Wednesday, March 07, 2007

Preview of #9 Villanova/#1 Georgetown (#9 AP), BE Tournament Quarterfinal, noon, Thurs March 8, noon, ESPN

The #9 Wildcats will face the #1 Georgetown Hoyas on Thursday, March 8, 2007, at high noon at Madison Square Garden in New York City, in the quarterfinals of the Big East tournament.. In January, they stopped a seven-game Hoya winning streak. In February, the Wildcats were unable to break an eight-game Georgetown winning streak, the longest such streak for Georgetown in Big East play in nearly 20 years (1989 was the last time it happened...) A comprehensive preview…

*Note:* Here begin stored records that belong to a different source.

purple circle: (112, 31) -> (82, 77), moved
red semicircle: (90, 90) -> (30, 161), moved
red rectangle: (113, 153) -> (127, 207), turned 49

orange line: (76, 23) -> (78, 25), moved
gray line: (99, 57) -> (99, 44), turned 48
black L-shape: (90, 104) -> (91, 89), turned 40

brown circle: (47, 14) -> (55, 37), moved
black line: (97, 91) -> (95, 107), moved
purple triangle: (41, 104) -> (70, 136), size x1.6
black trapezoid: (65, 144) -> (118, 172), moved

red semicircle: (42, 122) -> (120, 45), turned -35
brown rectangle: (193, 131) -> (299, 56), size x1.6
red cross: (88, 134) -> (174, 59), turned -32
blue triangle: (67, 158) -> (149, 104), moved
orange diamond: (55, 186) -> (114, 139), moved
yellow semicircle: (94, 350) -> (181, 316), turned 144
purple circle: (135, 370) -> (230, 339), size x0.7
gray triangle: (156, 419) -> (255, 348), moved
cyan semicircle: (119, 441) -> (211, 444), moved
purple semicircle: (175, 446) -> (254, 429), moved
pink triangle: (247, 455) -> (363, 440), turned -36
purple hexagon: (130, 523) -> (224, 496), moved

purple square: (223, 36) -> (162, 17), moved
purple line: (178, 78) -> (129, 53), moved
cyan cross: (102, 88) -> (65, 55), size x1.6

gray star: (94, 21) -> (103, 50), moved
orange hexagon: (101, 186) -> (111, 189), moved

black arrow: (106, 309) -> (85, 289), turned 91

Georgetown is celebrating its basketball centennial this season, as it has an extremely ancient program. Villanova's did not start until 1920-21, almost a generation later.

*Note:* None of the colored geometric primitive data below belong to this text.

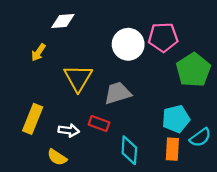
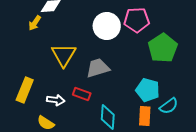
yellow arrow: (38, 52) -> (35, 23), moved
cyan pentagon: (176, 119) -> (148, 90), turned 30

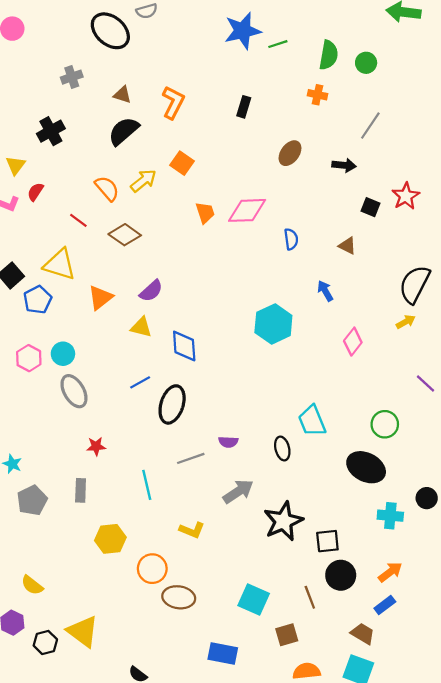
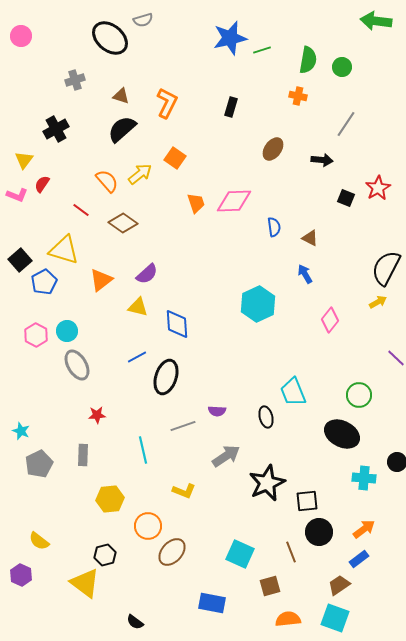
brown triangle: (347, 246) -> (310, 238), moved
brown ellipse: (179, 597) -> (172, 552), turned -56
brown trapezoid: (363, 634) -> (339, 585), turned -65
black hexagon: (45, 642) -> (105, 555), moved

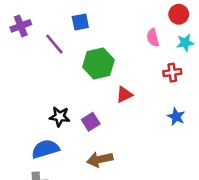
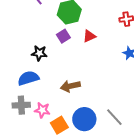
purple square: (91, 122) -> (63, 36), moved

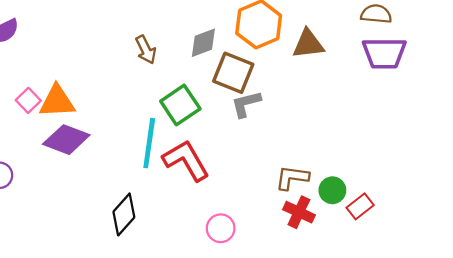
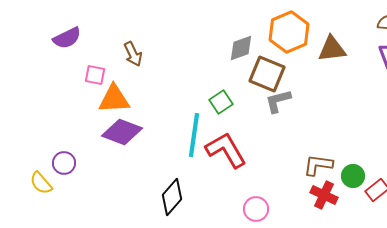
brown arrow: (146, 50) -> (133, 54), moved
pink square: (28, 100) -> (95, 75), moved, turned -35
green square: (180, 105) -> (221, 102), size x0.7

The Viewpoint on the #1 Georgetown Hoyas (rank reflects BE seeding, not AP rank #9)

Coach: John Thompson III, who spent four years at the helm of Princeton (where he also played, graduating in 1988) and now in its third season at Georgetown, 65-29 record. Guided the Hoyas to a 23-10 record in 2005-06 and to the Sweet 16.

2006-07 Season Analysis: 13-3 Big East, 23-6 overall, RPI rank #17, as calculated by CollegeRPI.com through all games played on Sunday, March 4, 2007.

Ironically, Villanova sits just behind the Hoyas, at #18, despite finishing four games behind Georgetown in the Big East standings.


Nonconference Schedule

Georgetown’s record is impressive. At the same time, it should be noted that they faced a reasonably arduous nonconference schedule, and by Georgetown historical standards, extremely arduous. This is yet another area where JT III does not in fact resemble his father. The elder JT was notorious for loading his December schedule with the highest transfat content in America, playing some of the weakest opponents in the old, decrepit Capital Centre in distant Landover, Maryland.In contrast, Georgetown’s strength of schedule (SOS) as calculated by Jerry Palm of CollegeRPI.com, as of Sunday, March 4, 2007, is at a respectable #33. (Villanova has one of the toughest, ranked at #7). The Hoyas even invaded Cameron Indoor Stadium at Duke in December, which is the sort of place that his father would avoid like the plague in December. Duke’s weakness this year means that the Hoyas’ loss there does not give them the RPI bump it ordinarily would have, but GU deserves credit for scheduling the home-and-home.

Other power-conference games: the Hoyas also traveled to Michigan and Vanderbilt, while losing at home to Oregon. Cupcakes: Georgetown racked up some easy wins over Hartford, @ Fairfield, Ball State, James Madison, Oral Roberts, newly-Division I Winston-Salem State (whom I believe shares the Lawrence Joel Coliseum in that North Carolina town with Wake Forest), Towson, and Navy. They also had a home loss to Old Dominion, but the Monarchs are having a solid season, ranked #58 by the RPI.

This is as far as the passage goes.